The design parameters used in this study are based on the work of Sadam et al. [20], which evaluated the OWC configuration to enhance both power output and overall efficiency. The primary parameters considered in the analysis are each defined as a function of the water height. Specifically, the chamber width is set as 0.92 h (where h is the water) and 0.42 L (where L is the wavelength). The air chamber height is defined as 3B (with B being the chamber width). The submerged front wall height ranges between 0.35 h and 0.45 h, the opening length ranges from 0.65 h to 0.8 h, and the inclination angle varies between 45° and 55°.

2.3. OWC Geometric Designs

The dimensional relationships considered in the study by Ding et al. [15] focus on optimizing the chamber geometry to enhance the dynamic performance of OWC systems. Their evaluation suggests that, for the specific conditions analyzed, the chamber should exhibit the following dimensional ranges: a width between 10 and 12 m, a wall thickness between 0.5 and 3 m, and a draft between 3 and 5 m.

Figure 1 illustrates the design of the cylindrical chamber, which is an adaptation of the configuration proposed by Rozali et al. [22]. This design features a circular profile inlet with an inclination angle of 15°, intended to enhance the capture of incident waves. The chamber’s cross-sectional area is gradually reduced along its length to increase wave velocity and improve air column compression. The circular geometry has demonstrated favorable performance even under low-amplitude wave conditions. Additionally, the smooth momentum of the water is attributed to the consistent wave amplitude distribution induced by the transverse geometric configuration.

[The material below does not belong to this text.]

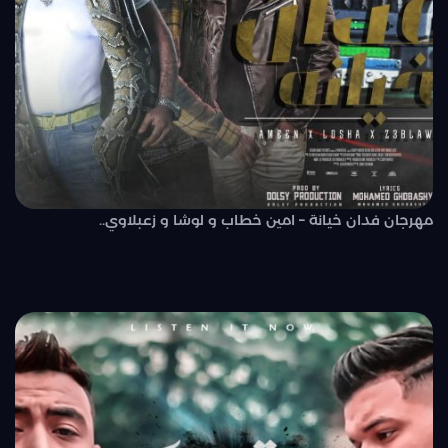
مهرجان فدان خيانة – امين خطاب و لوشا و زعبلاوي..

Figure 2, adapted from the work of Sadam et al. [20], incorporates a water inlet with a 55° inclination to promote smooth and uniform flow into the chamber. The chamber adopts a circular cross-section that minimizes friction-related energy losses to enhance efficiency. The upper part of the chamber transitions into a conical section, gradually reducing the cross-sectional area to accelerate the airflow using the Venturi effect, ultimately directing it through a circular orifice connected to the Wells turbine. This configuration is recommended over rectangular geometries due to its superior aerodynamic and hydrodynamic performance.

Figure 3’s design alternative is based on the work developed by Ram et al. [23]. It consists of an air chamber with a rectangular cross-section that transitions into a cylindrical form in the upper section, where the turbine is installed. The proposed geometry seeks to improve both the air and water flow within the chamber. An inclination angle of 45° is incorporated to reduce wave reflection, enhance internal flow dynamics, and maintain the fluid’s dynamic pressure at approximately 33%, as reported by Ram.

Table 2. Evaluation of the advantages and disadvantages of the analyzed systems.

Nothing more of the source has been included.